**Data shown**

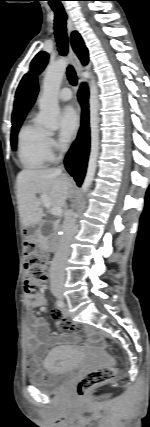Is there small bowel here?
Here are the masks:
<instances>
[{"label": "small bowel", "mask_w": 150, "mask_h": 427, "mask_svg": "<svg viewBox=\"0 0 150 427\" xmlns=\"http://www.w3.org/2000/svg\"><path fill=\"white\" fill-rule=\"evenodd\" d=\"M45 302L44 294L38 292L30 295L27 300L29 310L43 305ZM53 317L56 323L68 333H73L76 325L67 318H63V312L60 309L53 311ZM77 342V338L68 335H51L46 320L41 316L29 314L27 321V350L31 356L33 365L29 368V376L33 379H43L45 374L37 367L38 355L45 352L49 346L56 344L72 345ZM53 356L47 355L44 364L49 365Z\"/></svg>", "instance_id": "small-bowel-1"}]
</instances>
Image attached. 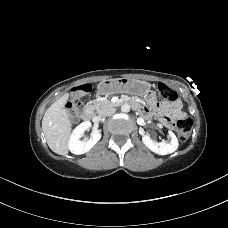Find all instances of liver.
Masks as SVG:
<instances>
[{"label": "liver", "instance_id": "6515ba94", "mask_svg": "<svg viewBox=\"0 0 228 228\" xmlns=\"http://www.w3.org/2000/svg\"><path fill=\"white\" fill-rule=\"evenodd\" d=\"M68 93L55 101L45 112L42 119V130L50 149L59 155L68 154V140L72 124L64 108Z\"/></svg>", "mask_w": 228, "mask_h": 228}]
</instances>
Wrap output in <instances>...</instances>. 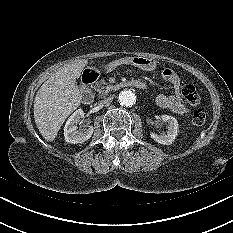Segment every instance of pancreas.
I'll return each instance as SVG.
<instances>
[{"instance_id": "pancreas-1", "label": "pancreas", "mask_w": 233, "mask_h": 233, "mask_svg": "<svg viewBox=\"0 0 233 233\" xmlns=\"http://www.w3.org/2000/svg\"><path fill=\"white\" fill-rule=\"evenodd\" d=\"M113 88V86L109 85L104 80H100L95 86V90L98 92V95L101 98L108 95L109 92L113 90Z\"/></svg>"}]
</instances>
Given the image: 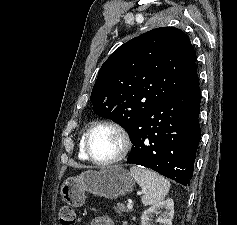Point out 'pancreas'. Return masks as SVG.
<instances>
[{
  "label": "pancreas",
  "instance_id": "cf45deb5",
  "mask_svg": "<svg viewBox=\"0 0 237 225\" xmlns=\"http://www.w3.org/2000/svg\"><path fill=\"white\" fill-rule=\"evenodd\" d=\"M115 210L120 215L122 212H129L130 211L129 209H126L125 206L121 203H119L115 206Z\"/></svg>",
  "mask_w": 237,
  "mask_h": 225
}]
</instances>
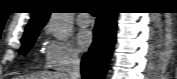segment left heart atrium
<instances>
[{
	"instance_id": "left-heart-atrium-1",
	"label": "left heart atrium",
	"mask_w": 177,
	"mask_h": 79,
	"mask_svg": "<svg viewBox=\"0 0 177 79\" xmlns=\"http://www.w3.org/2000/svg\"><path fill=\"white\" fill-rule=\"evenodd\" d=\"M93 43V35L89 30H81L77 35V44L81 51H85L91 47Z\"/></svg>"
}]
</instances>
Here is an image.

**What you are asked to do**
Your task is to count the lines of the records that contain "white". Answer with only that number.

**Reply**
5